Exercise description -> The answer is all of the entries below, repeated exactly and free of pictures.

Source data ->
BEGIN

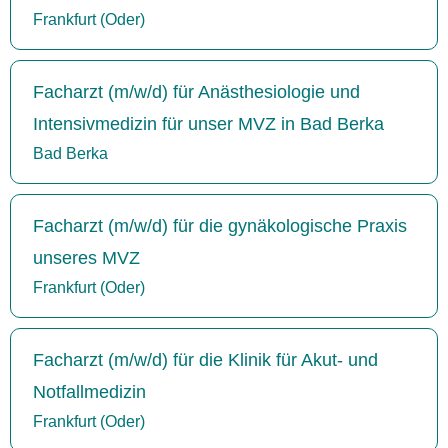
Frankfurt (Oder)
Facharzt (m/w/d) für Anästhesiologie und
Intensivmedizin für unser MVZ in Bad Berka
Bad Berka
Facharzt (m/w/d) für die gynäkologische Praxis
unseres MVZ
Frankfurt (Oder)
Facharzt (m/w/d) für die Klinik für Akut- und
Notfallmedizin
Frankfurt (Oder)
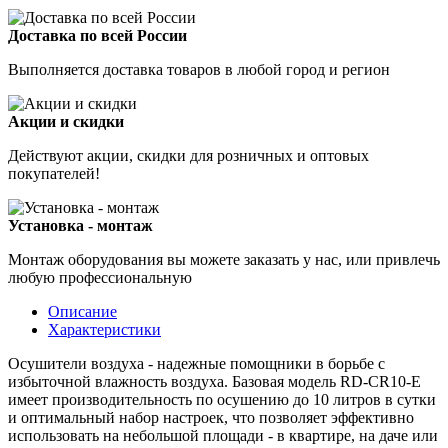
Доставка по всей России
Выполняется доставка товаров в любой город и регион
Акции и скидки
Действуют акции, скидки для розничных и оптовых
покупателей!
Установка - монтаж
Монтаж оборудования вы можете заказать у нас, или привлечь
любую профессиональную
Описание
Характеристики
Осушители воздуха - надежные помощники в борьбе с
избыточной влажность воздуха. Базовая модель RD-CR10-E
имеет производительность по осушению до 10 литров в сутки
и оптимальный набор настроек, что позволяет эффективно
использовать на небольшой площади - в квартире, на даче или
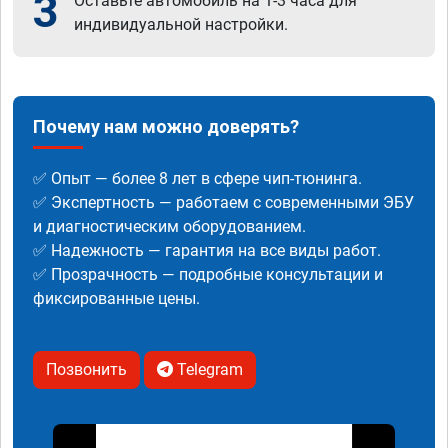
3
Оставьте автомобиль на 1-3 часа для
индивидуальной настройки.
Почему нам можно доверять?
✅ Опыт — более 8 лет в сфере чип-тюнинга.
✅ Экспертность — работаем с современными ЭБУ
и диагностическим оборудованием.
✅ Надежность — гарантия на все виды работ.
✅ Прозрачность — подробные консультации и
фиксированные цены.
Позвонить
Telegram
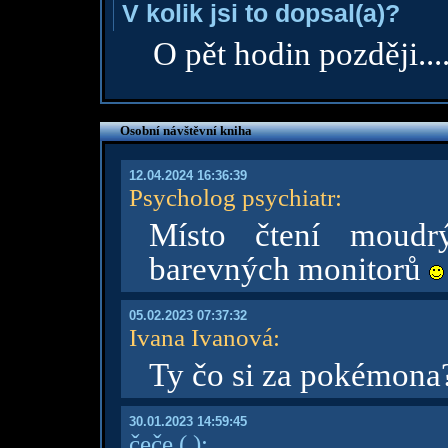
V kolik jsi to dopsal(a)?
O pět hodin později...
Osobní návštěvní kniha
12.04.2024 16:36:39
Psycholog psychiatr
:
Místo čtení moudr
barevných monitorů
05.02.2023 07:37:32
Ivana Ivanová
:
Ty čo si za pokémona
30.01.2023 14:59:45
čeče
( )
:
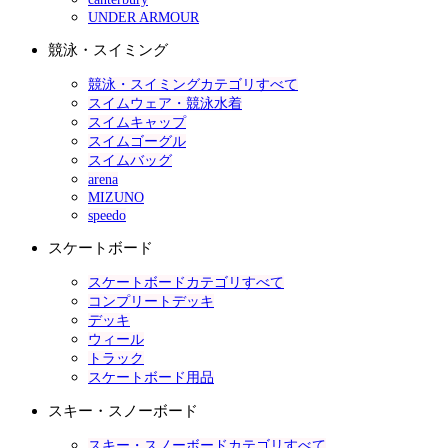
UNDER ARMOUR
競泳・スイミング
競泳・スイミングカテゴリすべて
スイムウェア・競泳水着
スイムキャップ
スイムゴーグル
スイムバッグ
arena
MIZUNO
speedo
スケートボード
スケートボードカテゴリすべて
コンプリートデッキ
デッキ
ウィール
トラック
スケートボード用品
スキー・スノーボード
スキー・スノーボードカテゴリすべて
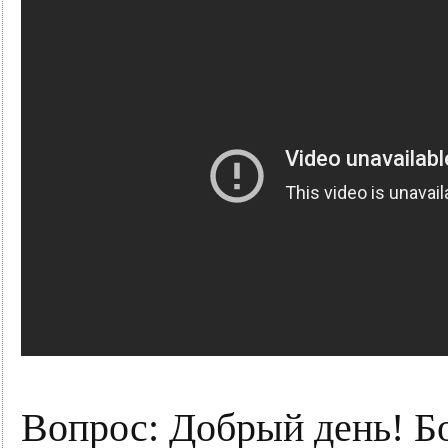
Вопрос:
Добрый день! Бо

END

Worked solution ->
Frankfurt (Oder)
Facharzt (m/w/d) für Anästhesiologie und
Intensivmedizin für unser MVZ in Bad Berka
Bad Berka
Facharzt (m/w/d) für die gynäkologische Praxis
unseres MVZ
Frankfurt (Oder)
Facharzt (m/w/d) für die Klinik für Akut- und
Notfallmedizin
Frankfurt (Oder)
Доставка по всей России
Выполняется доставка товаров в любой город и регион
Акции и скидки
Действуют акции, скидки для розничных и оптовых
покупателей!
Установка - монтаж
Монтаж оборудования вы можете заказать у нас, или привлечь
любую профессиональную
Описание
Характеристики
Осушители воздуха - надежные помощники в борьбе с
избыточной влажность воздуха. Базовая модель RD-CR10-E
имеет производительность по осушению до 10 литров в сутки
и оптимальный набор настроек, что позволяет эффективно
использовать на небольшой площади - в квартире, на даче или
3
Оставьте автомобиль на 1-3 часа для
индивидуальной настройки.
Почему нам можно доверять?
✅ Опыт — более 8 лет в сфере чип-тюнинга.
✅ Экспертность — работаем с современными ЭБУ
и диагностическим оборудованием.
✅ Надежность — гарантия на все виды работ.
✅ Прозрачность — подробные консультации и
фиксированные цены.
Позвонить
Telegram
V kolik jsi to dopsal(a)?
O pět hodin později...
Osobní návštěvní kniha
12.04.2024 16:36:39
Psycholog psychiatr
:
Místo čtení moudr
barevných monitorů
05.02.2023 07:37:32
Ivana Ivanová
:
Ty čo si za pokémona
30.01.2023 14:59:45
čeče
( )
:
UNDER ARMOUR
競泳・スイミング
競泳・スイミングカテゴリすべて
スイムウェア・競泳水着
スイムキャップ
スイムゴーグル
スイムバッグ
arena
MIZUNO
speedo
スケートボード
スケートボードカテゴリすべて
コンプリートデッキ
デッキ
ウィール
トラック
スケートボード用品
スキー・スノーボード
スキー・スノーボードカテゴリすべて
Вопрос:
Добрый день! Бо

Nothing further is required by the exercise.